Luiz Felipe Pondé
Folha
Um espectro ronda o Brasil. O espectro da estupidez. A política, a direita e a esquerda, são miseráveis. Olhemos a política do ponto de vista da sua relação com as tecnologias de mídia. A impressão da Bíblia em língua vernácula foi uma das causas das guerras religiosas na Europa. O rádio foi essencial para os grandes movimentos fascistas no século 20.
As redes sociais desempenham papel semelhante agora. Cada vez que se amplia a inclusão da massa na circulação de ideias, uma das consequências é a entrada em cena de mais idiotas na dinâmica política.
EXCLUSIVO PARA BOBOS – A mídia específica “for dummies” (para bobos) são as redes sociais. A política atravessada pelas redes é a política “for dummies”. Desde as convocações a golpe pelos bolsonaristas até grupos de WhatsApp em que se trocam figurinhas do Lula com coraçãozinho se trata de política “for dummies”.
Há mais de dez anos o mundo festejava a ação das redes no que os inteligentinhos chamavam de “primavera árabe”. Inteligentinhos com diplomas foram à região auscultar os batimentos cardíacos na nascente democracia das redes no mundo árabe. Longos artigos foram escritos explicando o efeito libertador das redes na política.
Bom, a Primavera Árabe virou guerra civil na Síria e trouxe à tona o Estado Islâmico. A juventude das redes no Egito voltou às ruas para pedir ao Exército que derrubasse o governo legitimamente eleito (!!) —a Irmandade Muçulmana—, o que conseguiram com sucesso e alívio.
POR MEDO OU TESÃO – A Líbia virou um acampamento dominado por tribos esquecidas, a Tunísia — berço da Primavera Árabe — vive de susto em susto. Enfim, deu ruim. Onde estão as incríveis análises sobre as redes sociais e a democracia na Primavera Árabe? Inteligência “for dummies”?
Foram esquecidas pra sorte da inteligência pública que sempre fica babando, por medo ou por tesão, quando ouve falar em “movimentos populares”. O povo se movimenta como uma força enlouquecida da natureza.

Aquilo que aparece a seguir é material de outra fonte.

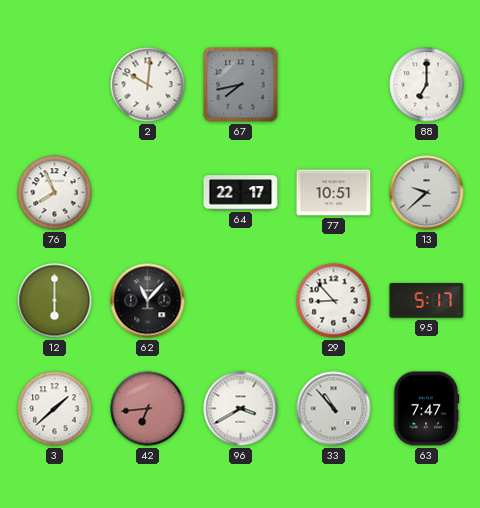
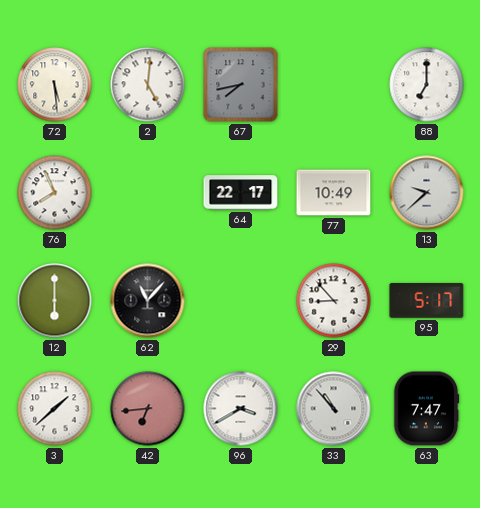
72: none -> 5:29
2: 10:01 -> 5:01
77: 10:51 -> 10:49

Nesse ponto, política e física se fazem uma só.
Em 2013, as Jornadas de Junho — a arruaça iniciada pelo movimento adolescente Passe Livre — chegaram a ser festejadas com uma mesa “urgente” na Flip para as inteligentinhas grã-finas se deliciarem com ícones ninjas da época.
QUE TESÃO! – Tudo era lindo nos mascarados quebrando as ruas. Mais uma enxurrada de textos eróticos sobre os movimentos populares sem liderança centralizada. Que tesão!
Pois é. As redes sociais trouxeram a estupidez popular para o seio da dinâmica política. Quando a estupidez popular combina com a minha, acho revolucionária, quando não combina, considero totalitária.
Os dois pesos e duas medidas que a inteligência pública tem aplicado aos “movimentos populares” se revelou uma faca de dois gumes.
MUNDO PÓS-MODERNO – Pois então. Os bolsonaristas golpistas acham que estão lutando pela democracia e que o Lula, junto com juízes amigos, roubou a democracia deles. Duro esse mundo pós-moderno feito de narrativas, não? Fofo ver revolucionários de bolso pedindo força policial maior, não?
A política sempre foi o território da violência, das utopias idiotas, das mentiras, da corrupção, e, com as redes sociais, dos imbecis que alçaram ao lugar de fala pleno. Melhor seria para o mundo se as redes sociais fossem simplesmente destruídas. Os imbecis voltariam à vidinha de sempre. O manto da irrelevância cobriria seu cotidiano. A democracia continuaria a usufruir da estabilidade que traz o silêncio social.
As redes sociais não fizeram as pessoas mais “informadas”, fizeram as pessoas mais ignorantes da sua ignorância. Mas eu deliro: as redes sociais são o capitalismo hoje e, mesmo que elas destruam o mundo, continuarão de vento em popa.
AGRADEÇAM A BOLSONARO – As redes corroem a credibilidade institucional no mundo. Petistas deveriam agradecer a Bolsonaro.
Este deu para aqueles a chance de reorganizar sua gangue com o dinheiro público. E mais: sequestrar a ideia de democracia para suas pautas.
A criação da Procuradoria Nacional de Defesa da Democracia para combater a desinformação será uma NKVD light —a Gestapo stalinista— para calar quem não lamber as botas deles. O poder adora puxa-sacos.